[extropy-chat] Re: SPACE: where are we?

Adrian Tymes wingcat at pacbell.net
Sat Feb 7 20:11:43 UTC 2004


--- Mike Lorrey <mlorrey at yahoo.com> wrote:
> Russell has a point here. I've always wondered why
> there are not freely
> available government specs on "How to build an
> orbital rocket" or "How
> to build a space capsule", laying out a lot of
> design requirements:
> what capsule wall thickness is required for a given
> atmospheric
> pressure, how much shielding against radiation
> and/or micrometeorites,
> how much reentry shielding, etc. If that information
> were freely
> available, then you'd have backyard tinkerers
> putting together
> rocketships all over the country.

There are, and there are.  In both cases, though, you
have to hunt for them.  Plan on spending weeks, if not
months, to get all the data (assuming you can only
spare an hour or so per day; serious professional
digging would be faster, but of course this only
applies to those who are getting paid to do it).

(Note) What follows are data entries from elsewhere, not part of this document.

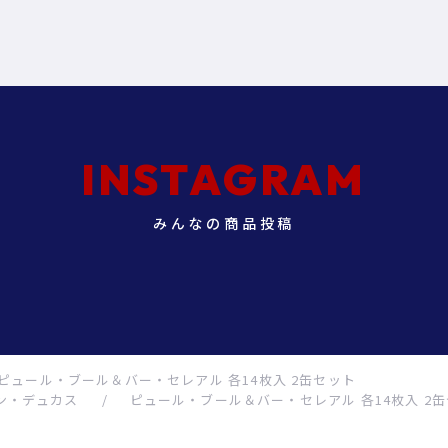
INSTAGRAM
みんなの商品投稿
ピュール・ブール＆バー・セレアル 各14枚入 2缶セット
ン・デュカス
/
ピュール・ブール＆バー・セレアル 各14枚入 2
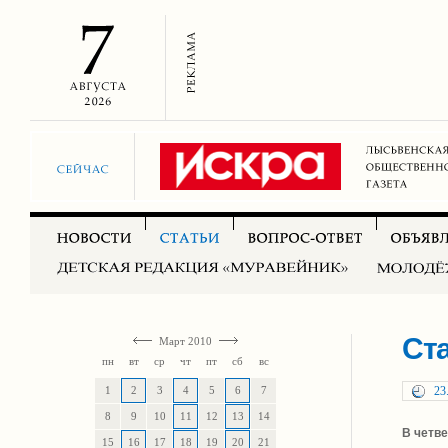
Ст
Март 2010
пн
вт
ср
чт
пт
сб
вс
1
2
3
4
5
6
7
23
8
9
10
11
12
13
14
В четв
15
16
17
18
19
20
21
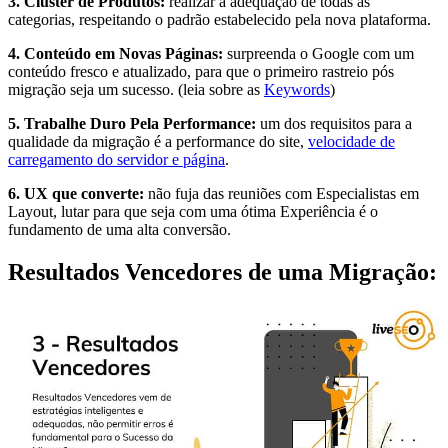
3. Cluster de Produtos:
realizar a adequação de todas as
categorias, respeitando o padrão estabelecido pela nova plataforma.
4. Conteúdo em Novas Páginas:
surpreenda o Google com um
conteúdo fresco e atualizado, para que o primeiro rastreio pós
migração seja um sucesso. (leia sobre as
Keywords
)
5. Trabalhe Duro Pela Performance:
um dos requisitos para a
qualidade da migração é a performance do site,
velocidade de
carregamento do servidor e página
.
6. UX que converte:
não fuja das reuniões com Especialistas em
Layout, lutar para que seja com uma ótima Experiência é o
fundamento de uma alta conversão.
Resultados Vencedores de uma Migração:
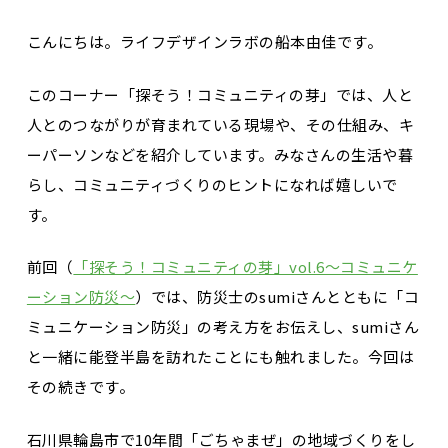
こんにちは。ライフデザインラボの船本由佳です。
このコーナー「探そう！コミュニティの芽」では、人と
人とのつながりが育まれている現場や、その仕組み、キ
ーパーソンなどを紹介しています。みなさんの生活や暮
らし、コミュニティづくりのヒントになれば嬉しいで
す。
前回（
「探そう！コミュニティの芽」vol.6～コミュニケ
ーション防災〜
）では、防災士のsumiさんとともに「コ
ミュニケーション防災」の考え方をお伝えし、sumiさん
と一緒に能登半島を訪れたことにも触れました。今回は
その続きです。
石川県輪島市で10年間「ごちゃまぜ」の地域づくりをし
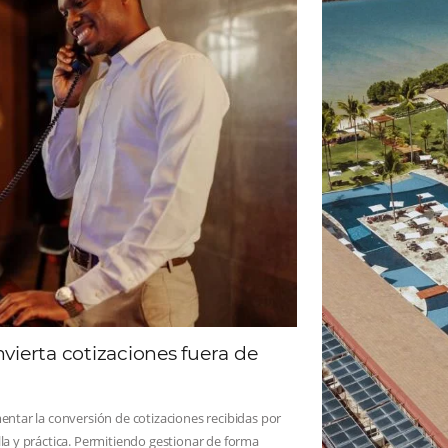
ad
Omnibees
 sigue las novedades y conoce los testimonios de nuest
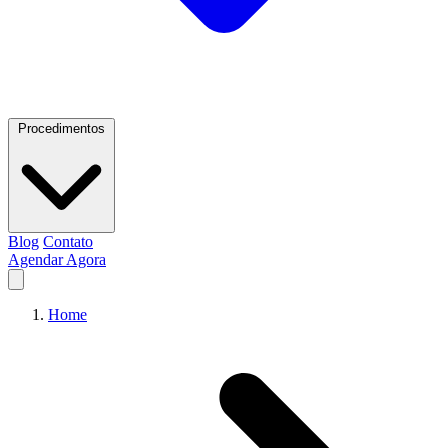
Procedimentos
Blog
Contato
Agendar Agora
Home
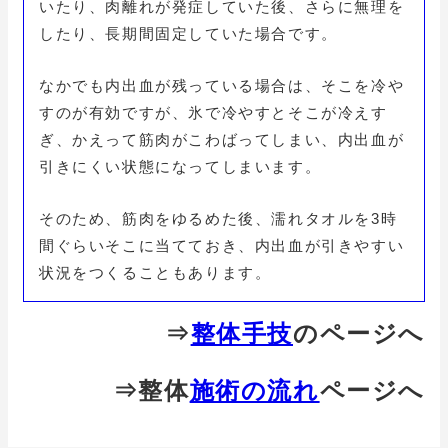
いたり、肉離れが発症していた後、さらに無理を
したり、長期間固定していた場合です。
なかでも内出血が残っている場合は、そこを冷や
すのが有効ですが、氷で冷やすとそこが冷えす
ぎ、かえって筋肉がこわばってしまい、内出血が
引きにくい状態になってしまいます。
そのため、筋肉をゆるめた後、濡れタオルを3時
間ぐらいそこに当てておき、内出血が引きやすい
状況をつくることもあります。
⇒
整体手技
のページへ
⇒整体
施術の流れ
ページへ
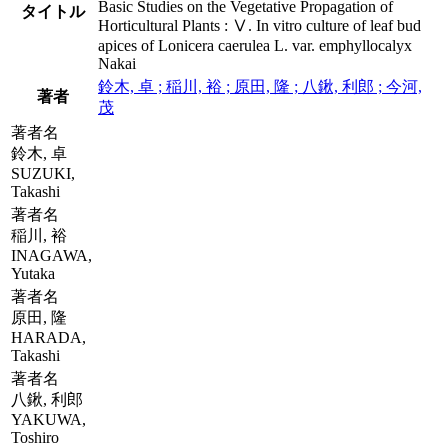
Basic Studies on the Vegetative Propagation of
タイトル
Horticultural Plants : Ⅴ. In vitro culture of leaf bud
apices of Lonicera caerulea L. var. emphyllocalyx
Nakai
鈴木, 卓 ; 稲川, 裕 ; 原田, 隆 ; 八鍬, 利郎 ; 今河,
著者
茂
著者名
鈴木, 卓
SUZUKI,
Takashi
著者名
稲川, 裕
INAGAWA,
Yutaka
著者名
原田, 隆
HARADA,
Takashi
著者名
八鍬, 利郎
YAKUWA,
Toshiro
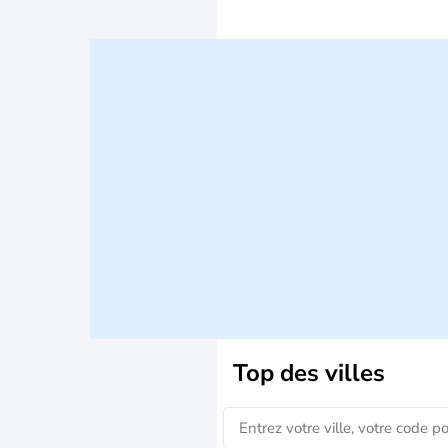
Top des villes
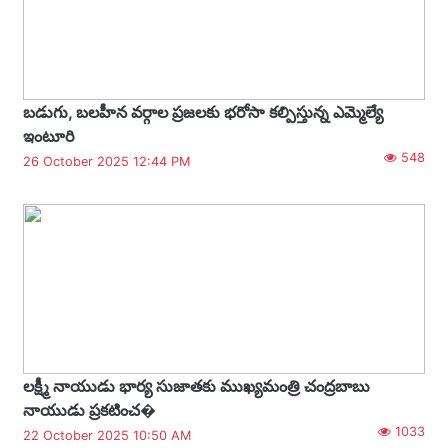
బడుగు, బలహీన వర్గాల ప్రజలకు భరోసా కల్పిస్తున్న ఎమ్మెల్యే
ఇంటూరి
548
26 October 2025 12:44 PM
లక్ష్మీ నాయుడు భార్య సుజాతకు ముఖ్యమంత్రి చంద్రబాబు
నాయుడు ప్రకటించ�
1033
22 October 2025 10:50 AM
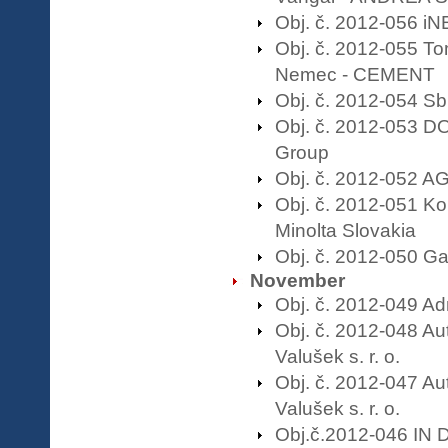
Obj. č. 2012-056 iN
Obj. č. 2012-055 T
Nemec - CEMENT
Obj. č. 2012-054 S
Obj. č. 2012-053 
Group
Obj. č. 2012-052 
Obj. č. 2012-051 Ko
Minolta Slovakia
Obj. č. 2012-050 Ga
November
Obj. č. 2012-049 A
Obj. č. 2012-048 Au
Valušek s. r. o.
Obj. č. 2012-047 Au
Valušek s. r. o.
Obj.č.2012-046 IN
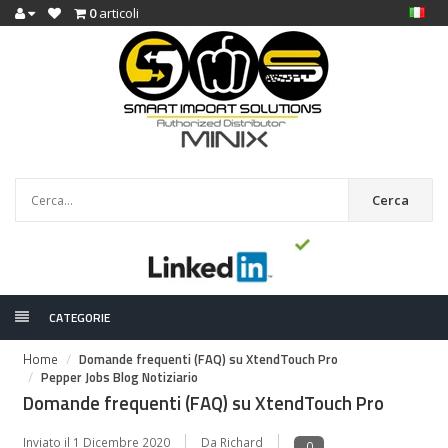
0
articoli
Cerca
CATEGORIE
Home
Domande frequenti (FAQ) su XtendTouch Pro
Pepper Jobs Blog Notiziario
Domande frequenti (FAQ) su XtendTouch Pro
Inviato il
1 Dicembre 2020
Da Richard
0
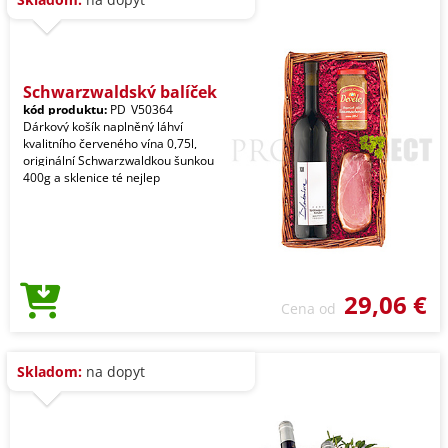
Schwarzwaldský balíček
kód produktu:
PD_V50364
Dárkový košík naplněný láhví
kvalitního červeného vína 0,75l,
originální Schwarzwaldkou šunkou
400g a sklenice té nejlep
29,06 €
Cena od
Skladom:
na dopyt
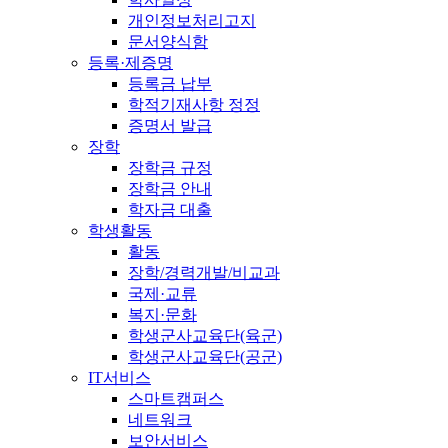
개인정보처리고지
문서양식함
등록·제증명
등록금 납부
학적기재사항 정정
증명서 발급
장학
장학금 규정
장학금 안내
학자금 대출
학생활동
활동
장학/경력개발/비교과
국제·교류
복지·문화
학생군사교육단(육군)
학생군사교육단(공군)
IT서비스
스마트캠퍼스
네트워크
보안서비스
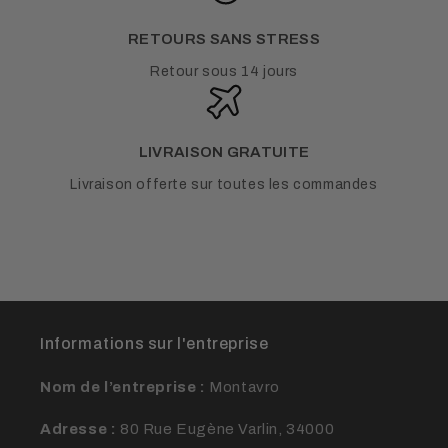
RETOURS SANS STRESS
Retour sous 14 jours
LIVRAISON GRATUITE
Livraison offerte sur toutes les commandes
Informations sur l'entreprise
Nom de l’entreprise :
Montavro
Adresse :
80 Rue Eugène Varlin, 34000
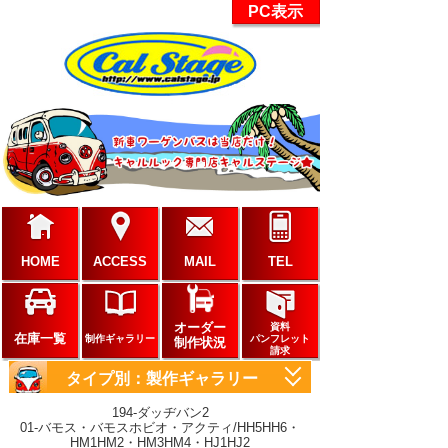
PC表示
HOME
ACCESS
MAIL
TEL
オーダー
資料
在庫一覧
制作ギャラリー
パンフレット
制作状況
請求
タイプ別：製作ギャラリー
194-ダッヂバン2
以前のギャラリーページはこちら
01-バモス・バモスホビオ・アクティ/HH5HH6・
HM1HM2・HM3HM4・HJ1HJ2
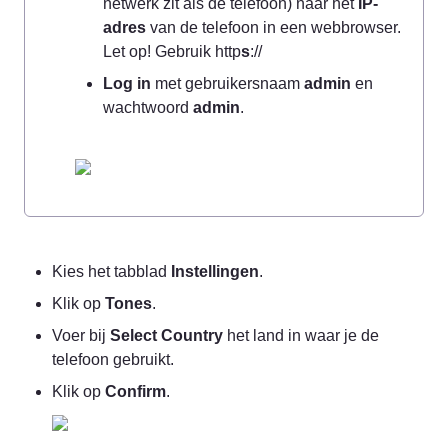
netwerk zit als de telefoon) naar het 
IP-
adres
 van de telefoon in een webbrowser. 
Let op! Gebruik http
s
://
Log in
 met gebruikersnaam 
admin
 en 
wachtwoord 
admin
.
Kies het tabblad 
Instellingen
.
Klik op 
Tones
.
Voer bij 
Select Country
 het land in waar je de 
telefoon gebruikt.
Klik op 
Confirm
.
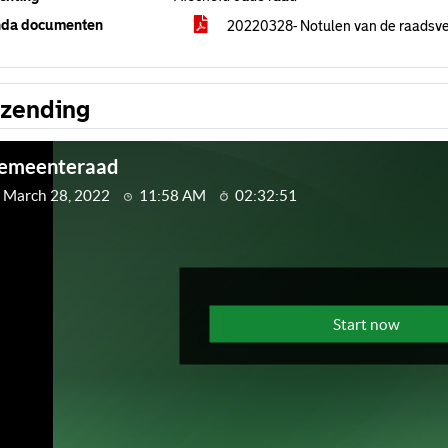
da documenten
20220328- Notulen van de raadsve
tzending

> This result is something the PTB definitely do NOT
> want. Aside from the
> monopoly of NASA and the oligopoly of the big
> aerospace companies,
> you'd have to worry about rocketships falling out of
> the sky all over
> the country, gawd knows what lives where they intend
> to impact rather
> loudly. 

Not a problem.  Although the information is out there,
a lot of the would-be rocketeers are finding that
getting regulatory approval to launch is the true
obstacle...and while the regulators would like people
to launch, they do take seriously their duty to the
people on the ground.  (For example, the maximum
expected casualties per launch before they'll grant a
launch license is, I think, somewhere around
1/1,000,000 - and the duty is on the launcher to prove
the rocket is that safe.  This usually requires a lot
of low-altitude, low-power testing, which itself
requires regulatory permission, usually from a number
of state and local officials including the local fire
marshal.)

And there's also the fact that rocket science has a
reputation as difficult for a reason - although it's
mostly the rocket *engineering* that's the hard part.
Choose your fuels, choose your nozzle configuration,
make sure it's ultimately powerful enough, bang it
together, get it to fire on the ground (in some remote
area), add an aeroshell and a recovery system, find a
place that allows rocket launches (again, the local
fire marshal can be a good indication of whether there
are any such places in the county; highly urbanized
counties often won't have any such place, so talk to
the next county over), truck it over there,
launch...

By this point, you've probably found a number of areas
where things didn't act like you thought they would.
Not to mention, you've already spent months or years
getting everything together - even if you *are* doing
this full-time by now.  And the launch licenses for
full-altitude tests, not to mention commercial
operations, require many many tests.  (Remember the
arguments for decreasing per-launch costs by designing
for many launches with rapid turnaround?  That doesn't
just apply to for-pay flights after you've got the
license; it's also a viable way of drastically
reducing development costs.  After all, before you can
fly commercially, someone - usually you, if you're the
would-be rocketeer - has to pay for all those test
flights, not to mention usually-salaried ground crew
time between flights: 40 flights at 8 flights a day is
a lot less wages than 40 flights at 1 flight every 2
weeks.)

> You'd also have lots of ballistic launches. What
> would the neighbors
> think? Especially the neighbors who are career
> paranoiacs with their
> fingers on the trigger of a fleet of ICBMs and who
> do not comprehend
> our individualistic culture. They'd be looking at
> their radar screens
> every day, having a nervous breakdown over whether
> Bubba's Backyard
> Rocket is the Running Dog Amerikans launching the
> Big One at them...

At least in the US, by law, you have to register
launches with the US Space Command, in part so they
can warn the neighbors what's up.  (A 1/25/95 launch
from Norway almost did start nuclear war.  Yeltsin had
his nuclear briefcase activated and ready as his
officials monitored the rocket, especially after it
seemed to go MIRV - actually just shedding components.
Even if he had then been disabled, the Russians still
had launch-on-warning protocols; the rocket was deemed
not a threat, and the protocols disarmed, with less
than 4 minutes to go.  As it turned out, the Russians
had been informed, but the message did not make it
through their bureaucracy.  This internal
communications error has presumably since been fixed
with prejudice.)

In practice, this is a minor hurdle.  Everyone's going
to see you launching anyway (there are no stealth
rockets yet), so why not warn 'em?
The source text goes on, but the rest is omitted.